Going solar without compromising

Until quite recently, going off-grid used to be inconceivable. This is because the installation costs were too high compared to the public power grid prices. But thanks to decreasing installations costs, increasing energy prices and the unpredictability of the public grids stability, going off-grid makes more and more sense in many parts of the world.

What does it mean to be off-grid?

Being off-grid means that you are producing your energy locally, rather than being supplied by your local electric public grid. Although off-grid residences can be found anywhere, they are typically located in areas where the access to the public grid is impossible, unaffordable or unstable. The energy is usually produced through renewables energies sources, solar energy being the most common one, but it can also be produced through fossil fuels combustion. Needless to say, renewable energies are much more interesting, both economically and environmentally.

Many people say that living off-grid comes with many sacrifices, but this is only true when you buy low-quality components. This is because such components have a low efficiency, high idle power consumptions and limited (or inexistent) monitoring features. But when your solar energy system is well sized according to your needs, off-grid life is definitely stress free!

The interactive diagram below gives you a brief overview of the components needed for off-grid living. Feel free to reach out to us if you do not find an answer to your question(s).

System Sizing

Now that you know which components are needed in an off-grid photovoltaic solar energy system and you understand their usefulness, here comes the sizing part.
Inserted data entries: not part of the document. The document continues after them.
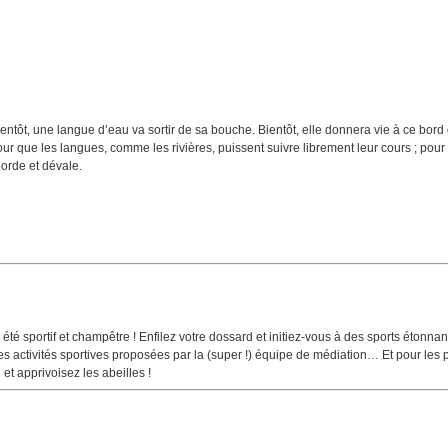
Bientôt, une langue d’eau va sortir de sa bouche. Bientôt, elle donnera vie à ce bord
ur que les langues, comme les rivières, puissent suivre librement leur cours ; pour
borde et dévale.
été sportif et champêtre ! Enfilez votre dossard et initiez-vous à des sports étonnan
es activités sportives proposées par la (super !) équipe de médiation… Et pour les 
et apprivoisez les abeilles !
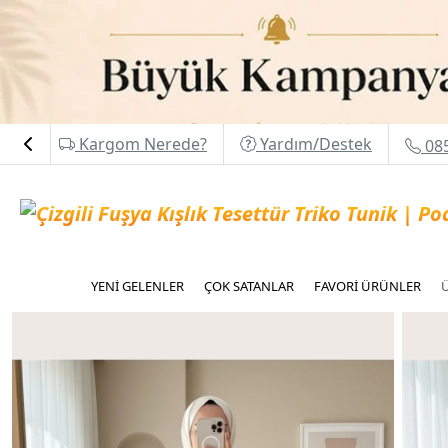
Kargom Nerede?
Yardım/Destek
085
YENİ GELENLER
ÇOK SATANLAR
FAVORİ ÜRÜNLER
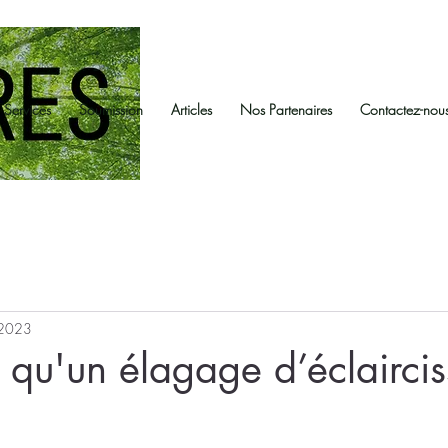
Services
Soumission
Articles
Nos Partenaires
Contactez-nou
 2023
 qu'un élagage d’éclairci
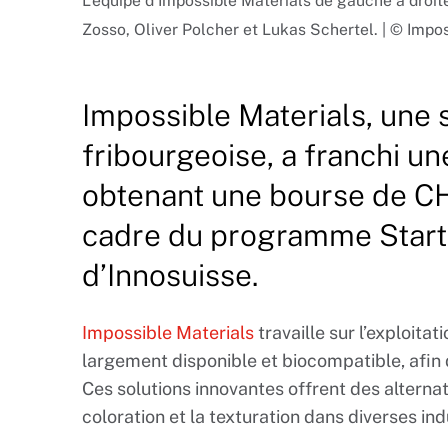
L’équipe d’Impossible Materials de gauche à dro
Zosso, Oliver Polcher et Lukas Schertel. | © Impo
Impossible Materials, une 
fribourgeoise, a franchi u
obtenant une bourse de CH
cadre du programme Startu
d’Innosuisse.
Impossible Materials
travaille sur l’exploitat
largement disponible et biocompatible, afin 
Ces solutions innovantes offrent des alternat
coloration et la texturation dans diverses ind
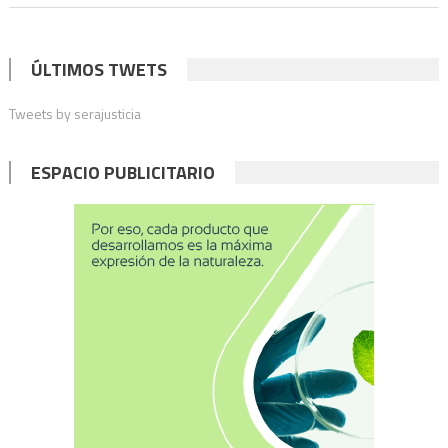
un
pres
neg
ÚLTIMOS TWETS
tene
Tweets by serajusticia
“una
relac
sent
ESPACIO PUBLICITARIO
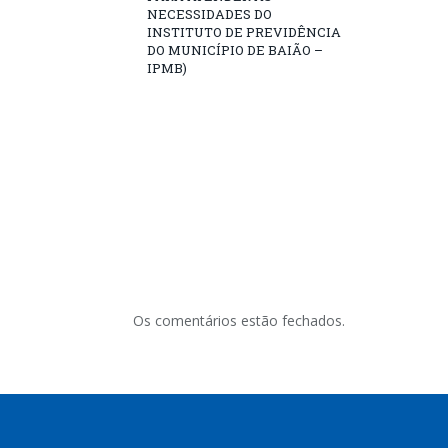
NECESSIDADES DO
INSTITUTO DE PREVIDÊNCIA
DO MUNICÍPIO DE BAIÃO –
IPMB)
Os comentários estão fechados.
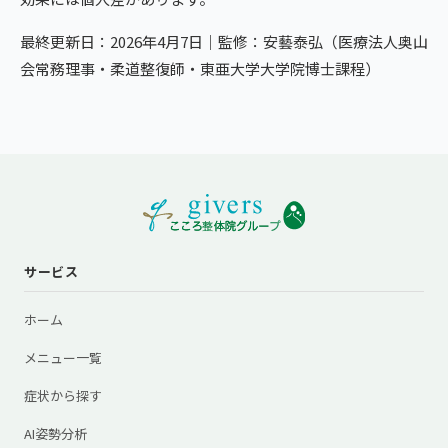
最終更新日：2026年4月7日｜監修：安藝泰弘（医療法人奥山
会常務理事・柔道整復師・東亜大学大学院博士課程）
サービス
ホーム
メニュー一覧
症状から探す
AI姿勢分析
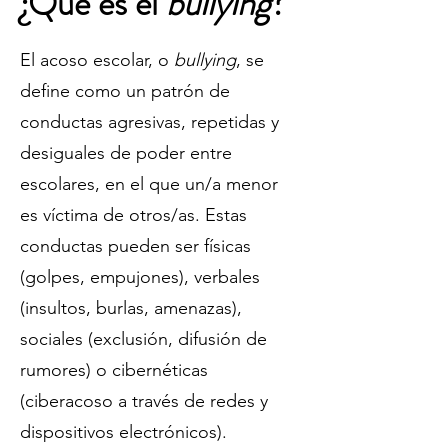
¿Qué es el
bullying
?
El acoso escolar, o
bullying
, se
define como un patrón de
conductas agresivas, repetidas y
desiguales de poder entre
escolares, en el que un/a menor
es víctima de otros/as. Estas
conductas pueden ser físicas
(golpes, empujones), verbales
(insultos, burlas, amenazas),
sociales (exclusión, difusión de
rumores) o cibernéticas
(ciberacoso a través de redes y
dispositivos electrónicos).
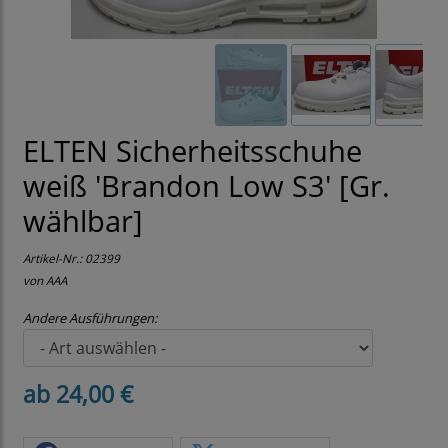
ELTEN Sicherheitsschuhe
weiß 'Brandon Low S3' [Gr.
wählbar]
Artikel-Nr.:
02399
von AAA
Andere Ausführungen:
ab 24,00 €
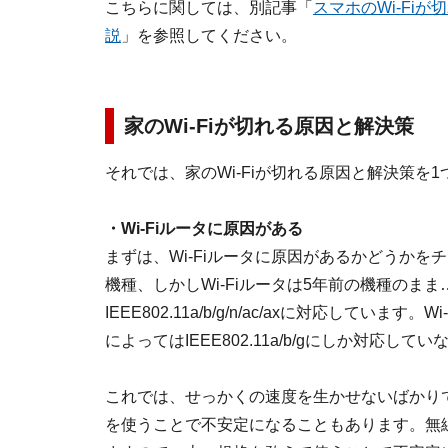
こちらに関しては、別記事「
スマホのWi-Fiが
説
」を参照してください。
家のWi-Fiが切れる原因と解決策
それでは、家のWi-Fiが切れる原因と解決策を
・Wi-Fiルータに原因がある
まずは、Wi-Fiルータに原因があるかどうかを
機種、しかしWi-Fiルータは5年前の機種のまま
IEEE802.11a/b/g/n/ac/axに対応しています。
によってはIEEE802.11a/b/gにしか対応し
これでは、せっかくの速度を生かせないばかり
を使うことで不安定になることもあります。無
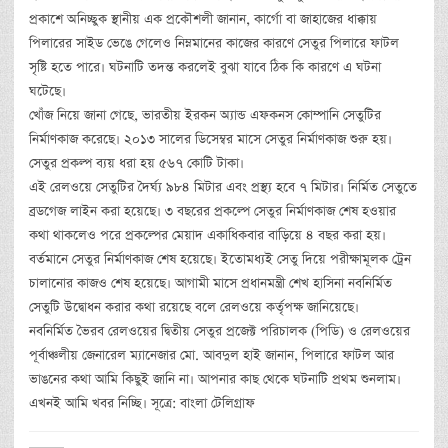
প্রকাশে অনিচ্ছুক স্থানীয় এক প্রকৌশলী জানান, কার্গো বা জাহাজের ধাক্কায়
পিলারের সাইড ভেঙে গেলেও নিম্নমানের কাজের কারণে সেতুর পিলারে ফাটল
সৃষ্টি হতে পারে। ঘটনাটি তদন্ত করলেই বুঝা যাবে ঠিক কি কারণে এ ঘটনা
ঘটেছে।
খোঁজ নিয়ে জানা গেছে, ভারতীয় ইরকন অ্যান্ড এফকনস কোম্পানি সেতুটির
নির্মাণকাজ করেছে। ২০১৩ সালের ডিসেম্বর মাসে সেতুর নির্মাণকাজ শুরু হয়।
সেতুর প্রকল্প ব্যয় ধরা হয় ৫৬৭ কোটি টাকা।
এই রেলওয়ে সেতুটির দৈর্ঘ্য ৯৮৪ মিটার এবং প্রস্থ্য হবে ৭ মিটার। নির্মিত সেতুতে
ব্রডগেজ লাইন করা হয়েছে। ৩ বছরের প্রকল্পে সেতুর নির্মাণকাজ শেষ হওয়ার
কথা থাকলেও পরে প্রকল্পের মেয়াদ একাধিকবার বাড়িয়ে ৪ বছর করা হয়।
বর্তমানে সেতুর নির্মাণকাজ শেষ হয়েছে। ইতোমধ্যই সেতু দিয়ে পরীক্ষামূলক ট্রেন
চালানোর কাজও শেষ হয়েছে। আগামী মাসে প্রধানমন্ত্রী শেখ হাসিনা নবনির্মিত
সেতুটি উদ্বোধন করার কথা রয়েছে বলে রেলওয়ে কর্তৃপক্ষ জানিয়েছে।
নবনির্মিত ভৈরব রেলওয়ের দ্বিতীয় সেতুর প্রজেক্ট পরিচালক (পিডি) ও রেলওয়ের
পূর্বাঞ্চলীয় জেনারেল ম্যানেজার মো. আবদুল হাই জানান, পিলারে ফাটল আর
ভাঙনের কথা আমি কিছুই জানি না। আপনার কাছ থেকে ঘটনাটি প্রথম শুনলাম।
এখনই আমি খবর নিচ্ছি। সূত্রে: বাংলা টেলিগ্রাফ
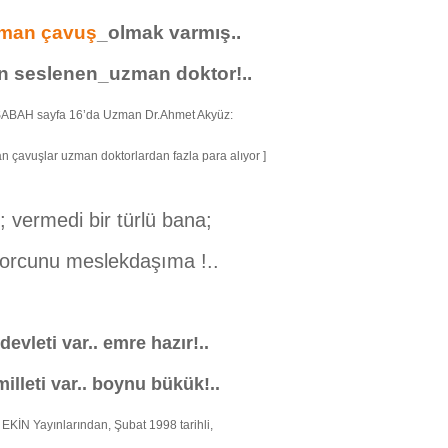
man çavuş
_olmak varmış..
 seslenen_uzman doktor!..
 SABAH sayfa 16’da Uzman Dr.Ahmet Akyüz:
 çavuşlar uzman doktorlardan fazla para alıyor ]
 vermedi bir türlü bana;
orcunu meslekdaşıma !..
evleti var.. emre hazır!..
milleti var.. boynu bükük!..
KİN Yayınlarından, Şubat 1998 tarihli,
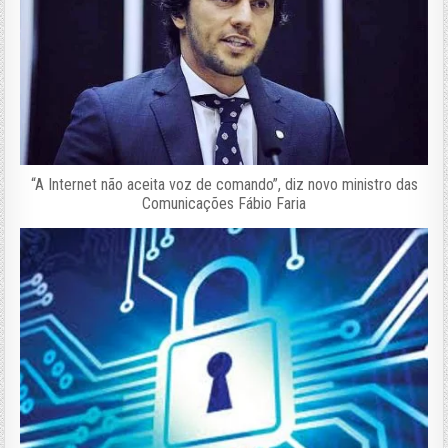
“A Internet não aceita voz de comando”, diz novo ministro das
Comunicações Fábio Faria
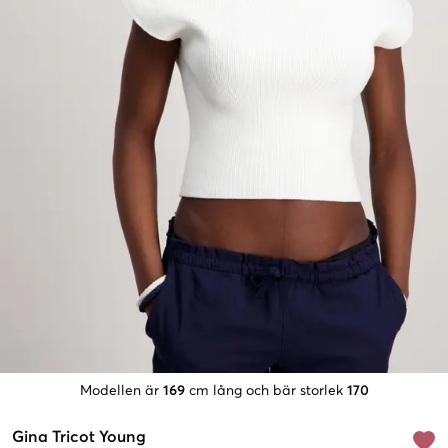
Modellen är
169
cm lång och bär storlek
170
Gina Tricot Young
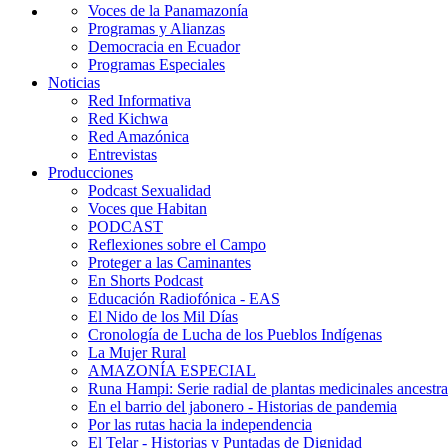
Voces de la Panamazonía
Programas y Alianzas
Democracia en Ecuador
Programas Especiales
Noticias
Red Informativa
Red Kichwa
Red Amazónica
Entrevistas
Producciones
Podcast Sexualidad
Voces que Habitan
PODCAST
Reflexiones sobre el Campo
Proteger a las Caminantes
En Shorts Podcast
Educación Radiofónica - EAS
El Nido de los Mil Días
Cronología de Lucha de los Pueblos Indígenas
La Mujer Rural
AMAZONÍA ESPECIAL
Runa Hampi: Serie radial de plantas medicinales ancestra
En el barrio del jabonero - Historias de pandemia
Por las rutas hacia la independencia
El Telar - Historias y Puntadas de Dignidad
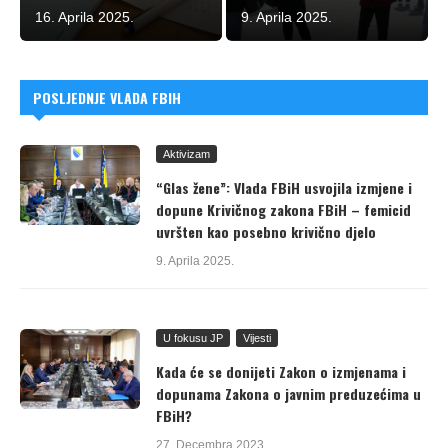
16. Aprila 2025.
9. Aprila 2025.
POSLJEDNJE VLADA FBIH
Aktivizam
“Glas žene”: Vlada FBiH usvojila izmjene i
dopune Krivičnog zakona FBiH – femicid
uvršten kao posebno krivično djelo
9. Aprila 2025.
U fokusu JP
Vijesti
Kada će se donijeti Zakon o izmjenama i
dopunama Zakona o javnim preduzećima u
FBiH?
27. Decembra 2023.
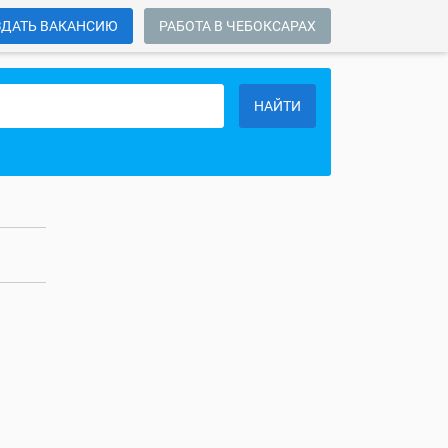
ЗДАТЬ ВАКАНСИЮ
РАБОТА В ЧЕБОКСАРАХ
НАЙТИ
For more in depth information, feel free to have a look at our learn tab!


The first component to size are the batteries. The quantity of batteries you need depends on how many appliances you want to run on solar and how much energy those appliances consume while running. The amount of batteries needed also vary depend on the battery type you desire (Lead-Acid, AGM, Gel or Lithium).


The second component to size are the solar panels. Typically, their sizing is done according to the amount of batteries that you need, the goal being to recharge them completely in one day. The quantity of solar panels that you need also varies from your geographical location.


The third component to size is the charge controller. Its sizing depends on your battery bank voltage and your solar array cumulative power. The more solar panels you have, the more power your charge controller has to be.


The fourth component to size is the inverter. Its sizing depends on what appliances you want to run on solar and how powerful these appliances are. The inverter can also be an inverter/charger, meaning that it can charge your batteries with the help of a generator.


Several monitoring components can be added to your system if you wish to obtain energy data from them. These components can be battery balancers, battery monitors, battery protectors and/or system monitors.